El que citamos fue un minuto crucial, un instante dramático en que la revolución se jugaba a suerte o verdad: quizá no se repetiría otra oportunidad como esa. El planteo del bando criollo ya se había puesto a consideración y sólo restaba saber si las autoridades del Cabildo aceptaban o no resignar el mando para dar paso a un nuevo gobierno. Según cómo reaccionaran los españoles, las cosas podían resolverse por las buenas o salirse por completo de cauce. Si el representante del rey se mantenía firme y no flexibilizaba su postura, lo más seguro era que Beruti cumpliera su amenaza y convocara a la gente que aguardaba en los cuarteles –los barrios de entonces- con lo que la trifulca estaría asegurada y seguramente correría sangre. Si en cambio Leiva y los otros reconocían que tenían perdida la partida, todo sería más fácil. Ocurrió lo segundo, y acto seguido se proclamó la Primera Junta, se labraron actas y el camino quedó expedito para que el poder cambiara de manos. Los integrantes del nuevo gobierno esperaban el resultado de las negociaciones reunidos en casa de don Miguel Azcuénaga; menos Mariano Moreno, a quien al parecer hubo que traer de otra parte para que todos juntos, con Cornelio Saavedra a la cabeza, marcharan a jurar sus cargos en el Cabildo. Circunspectos, tensos por la responsabilidad que pesaba sobre sus hombros, caminaban Belgrano, Paso, Castelli y Larrea, entre otros. Apenas se conoció la buena nueva, las iglesias echaron a vuelo sus campanas, en los regimientos se tocó a diana, comenzaron a explotar cohetes y salvas por todas partes y damas y caballeros ganaron las calles para celebrar el acontecimiento: había nacido la Patria.

Misión cumplida Así fueron las cosas, que podrían haber sido bien diferentes si como se dijo el bando español oponía resistencia. No lo hizo, porque si bien los partidarios del rey contaban aún con el apoyo de muchos vecinos notables y de una parte del clero, carecían de poder de fuego desde que los principales cuerpos militares, empezando por los Patricios, se habían plegado a la revolución.

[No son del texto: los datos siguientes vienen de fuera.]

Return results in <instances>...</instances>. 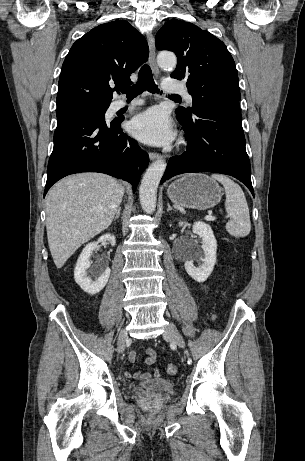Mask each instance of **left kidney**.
Here are the masks:
<instances>
[{
    "label": "left kidney",
    "mask_w": 305,
    "mask_h": 461,
    "mask_svg": "<svg viewBox=\"0 0 305 461\" xmlns=\"http://www.w3.org/2000/svg\"><path fill=\"white\" fill-rule=\"evenodd\" d=\"M183 224L184 222L179 223L180 226ZM192 230L194 234L202 238V246L199 249L195 244L187 245L188 258L191 259L193 255L199 254L203 263L200 267H195L192 259L186 260L184 267L188 275L195 281L202 283L210 276L216 264L217 241L212 228L204 222H195Z\"/></svg>",
    "instance_id": "5707ae66"
}]
</instances>
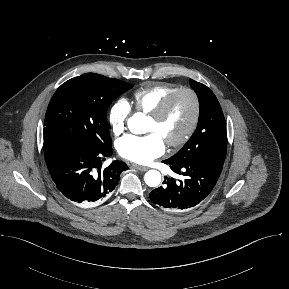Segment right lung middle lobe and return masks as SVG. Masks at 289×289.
I'll return each mask as SVG.
<instances>
[{
    "mask_svg": "<svg viewBox=\"0 0 289 289\" xmlns=\"http://www.w3.org/2000/svg\"><path fill=\"white\" fill-rule=\"evenodd\" d=\"M132 84L94 73L63 83L53 95L44 123V152L79 144L91 149L111 145L107 108Z\"/></svg>",
    "mask_w": 289,
    "mask_h": 289,
    "instance_id": "obj_1",
    "label": "right lung middle lobe"
}]
</instances>
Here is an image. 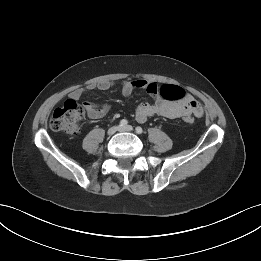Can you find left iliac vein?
I'll list each match as a JSON object with an SVG mask.
<instances>
[{"label": "left iliac vein", "mask_w": 261, "mask_h": 261, "mask_svg": "<svg viewBox=\"0 0 261 261\" xmlns=\"http://www.w3.org/2000/svg\"><path fill=\"white\" fill-rule=\"evenodd\" d=\"M132 130H133V127L130 126V125H127V126L121 127L119 131H121V132H131Z\"/></svg>", "instance_id": "1"}]
</instances>
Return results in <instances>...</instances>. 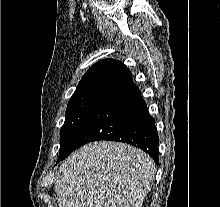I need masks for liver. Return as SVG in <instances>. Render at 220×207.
Here are the masks:
<instances>
[{"label":"liver","instance_id":"liver-1","mask_svg":"<svg viewBox=\"0 0 220 207\" xmlns=\"http://www.w3.org/2000/svg\"><path fill=\"white\" fill-rule=\"evenodd\" d=\"M156 166L128 144L96 141L73 152L55 180L59 207H141Z\"/></svg>","mask_w":220,"mask_h":207}]
</instances>
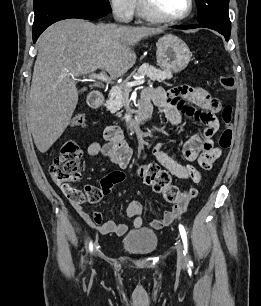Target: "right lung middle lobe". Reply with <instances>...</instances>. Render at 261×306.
Masks as SVG:
<instances>
[{
    "label": "right lung middle lobe",
    "instance_id": "obj_1",
    "mask_svg": "<svg viewBox=\"0 0 261 306\" xmlns=\"http://www.w3.org/2000/svg\"><path fill=\"white\" fill-rule=\"evenodd\" d=\"M56 1L78 3V4L89 5L92 7L100 8L109 12L111 11L109 0H56Z\"/></svg>",
    "mask_w": 261,
    "mask_h": 306
}]
</instances>
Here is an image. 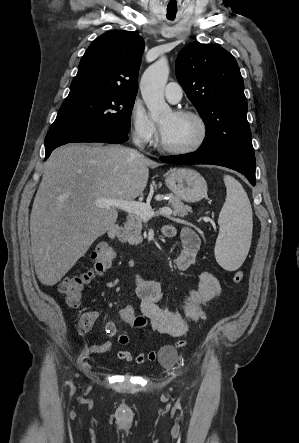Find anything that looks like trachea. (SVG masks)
<instances>
[{
	"instance_id": "trachea-1",
	"label": "trachea",
	"mask_w": 299,
	"mask_h": 443,
	"mask_svg": "<svg viewBox=\"0 0 299 443\" xmlns=\"http://www.w3.org/2000/svg\"><path fill=\"white\" fill-rule=\"evenodd\" d=\"M174 16H175V14H173V13H169V15H168V19H173Z\"/></svg>"
}]
</instances>
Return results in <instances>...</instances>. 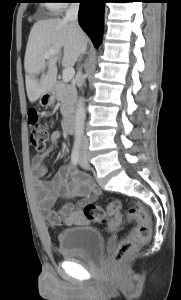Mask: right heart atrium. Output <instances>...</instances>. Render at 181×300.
Instances as JSON below:
<instances>
[{
    "label": "right heart atrium",
    "mask_w": 181,
    "mask_h": 300,
    "mask_svg": "<svg viewBox=\"0 0 181 300\" xmlns=\"http://www.w3.org/2000/svg\"><path fill=\"white\" fill-rule=\"evenodd\" d=\"M68 1L69 0H55V2H56L55 5L57 6V9L59 11H61L66 7V5H67L66 2H68Z\"/></svg>",
    "instance_id": "1"
}]
</instances>
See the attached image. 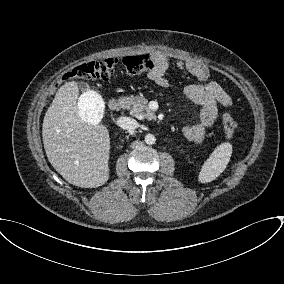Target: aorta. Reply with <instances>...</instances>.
I'll list each match as a JSON object with an SVG mask.
<instances>
[{
  "mask_svg": "<svg viewBox=\"0 0 284 284\" xmlns=\"http://www.w3.org/2000/svg\"><path fill=\"white\" fill-rule=\"evenodd\" d=\"M145 142L148 145H152V144H154L156 142V138H155V136L153 134H147L145 136Z\"/></svg>",
  "mask_w": 284,
  "mask_h": 284,
  "instance_id": "aorta-1",
  "label": "aorta"
}]
</instances>
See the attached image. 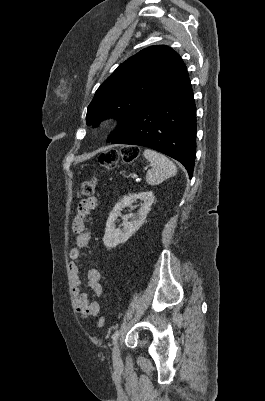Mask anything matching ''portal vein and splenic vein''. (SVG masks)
I'll return each instance as SVG.
<instances>
[{
	"mask_svg": "<svg viewBox=\"0 0 265 401\" xmlns=\"http://www.w3.org/2000/svg\"><path fill=\"white\" fill-rule=\"evenodd\" d=\"M138 175L137 174H133L132 177H129V180H133V179H137Z\"/></svg>",
	"mask_w": 265,
	"mask_h": 401,
	"instance_id": "obj_1",
	"label": "portal vein and splenic vein"
}]
</instances>
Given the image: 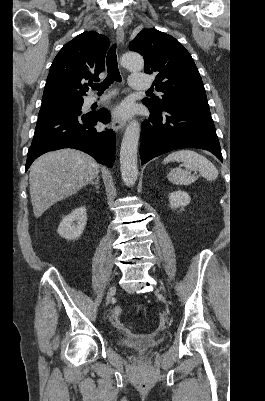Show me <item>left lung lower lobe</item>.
I'll return each mask as SVG.
<instances>
[{
    "label": "left lung lower lobe",
    "mask_w": 265,
    "mask_h": 401,
    "mask_svg": "<svg viewBox=\"0 0 265 401\" xmlns=\"http://www.w3.org/2000/svg\"><path fill=\"white\" fill-rule=\"evenodd\" d=\"M148 108L150 118L143 122L140 136L141 164L180 148L208 150L223 161L208 103L182 102L160 110Z\"/></svg>",
    "instance_id": "left-lung-lower-lobe-1"
}]
</instances>
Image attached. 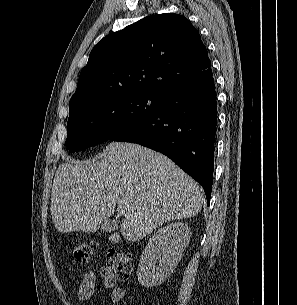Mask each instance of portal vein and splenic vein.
Here are the masks:
<instances>
[{"label": "portal vein and splenic vein", "instance_id": "18ae733b", "mask_svg": "<svg viewBox=\"0 0 297 305\" xmlns=\"http://www.w3.org/2000/svg\"><path fill=\"white\" fill-rule=\"evenodd\" d=\"M117 212L119 215H125V210L122 207H117Z\"/></svg>", "mask_w": 297, "mask_h": 305}]
</instances>
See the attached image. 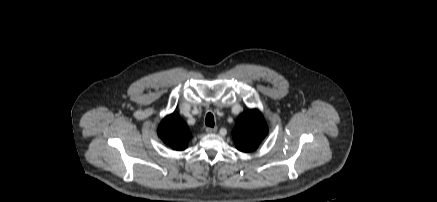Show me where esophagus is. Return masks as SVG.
I'll list each match as a JSON object with an SVG mask.
<instances>
[{"label": "esophagus", "instance_id": "esophagus-1", "mask_svg": "<svg viewBox=\"0 0 437 202\" xmlns=\"http://www.w3.org/2000/svg\"><path fill=\"white\" fill-rule=\"evenodd\" d=\"M206 132L207 133H216L217 132V127H207L206 128Z\"/></svg>", "mask_w": 437, "mask_h": 202}]
</instances>
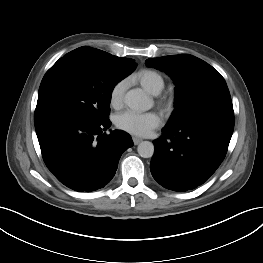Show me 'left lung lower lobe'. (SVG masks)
I'll return each instance as SVG.
<instances>
[{
    "label": "left lung lower lobe",
    "mask_w": 263,
    "mask_h": 263,
    "mask_svg": "<svg viewBox=\"0 0 263 263\" xmlns=\"http://www.w3.org/2000/svg\"><path fill=\"white\" fill-rule=\"evenodd\" d=\"M234 129V114L213 112L166 125L154 140L150 170L161 186L187 191L206 182L222 163Z\"/></svg>",
    "instance_id": "obj_1"
}]
</instances>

De mala gana, accedieron entonces a ceder el poder. El primero en entenderlo fue el propio virrey Cisneros, que dio un paso al costado, abandonó el Fuerte y se embarcó rumbo a Montevideo. Pese a que todo se hizo en nombre de Fernando VII, por esos días preso de Napoleón Bonaparte, todo el mundo sabía que el propósito del nuevo gobierno era obtener la completa emancipación de España. No más amos. Claro que los integrantes de la junta, conscientes de la magnitud del paso dado, no lo dirían en voz alta hasta conseguir más adhesiones y lograr que la relación de fuerzas fuese más favorable. Hasta allí todo había sucedido en Buenos Aires: era menester entonces recorrer de punta a punta el extenso virreinato y sumar a los pueblos del interior a la causa revolucionaria, algo nada sencillo. Tanto que la suerte fue esquiva al principio, con Córdoba sublevada, Montevideo y el Paraguay reticentes a acatar las nuevas autoridades y el Alto Perú controlado por el español. No quedaba otro camino que emprender una larga y cruenta guerra que costaría muchas vidas y enormes sacrificios.

Desde esa perspectiva, la Revolución de Mayo fue más un punto de partida que de llegada, el primer hito de un largo proceso histórico que culminó varios años más tarde, después de sufrir avatares que más de una vez pusieron en vilo la independencia que finalmente se consiguió.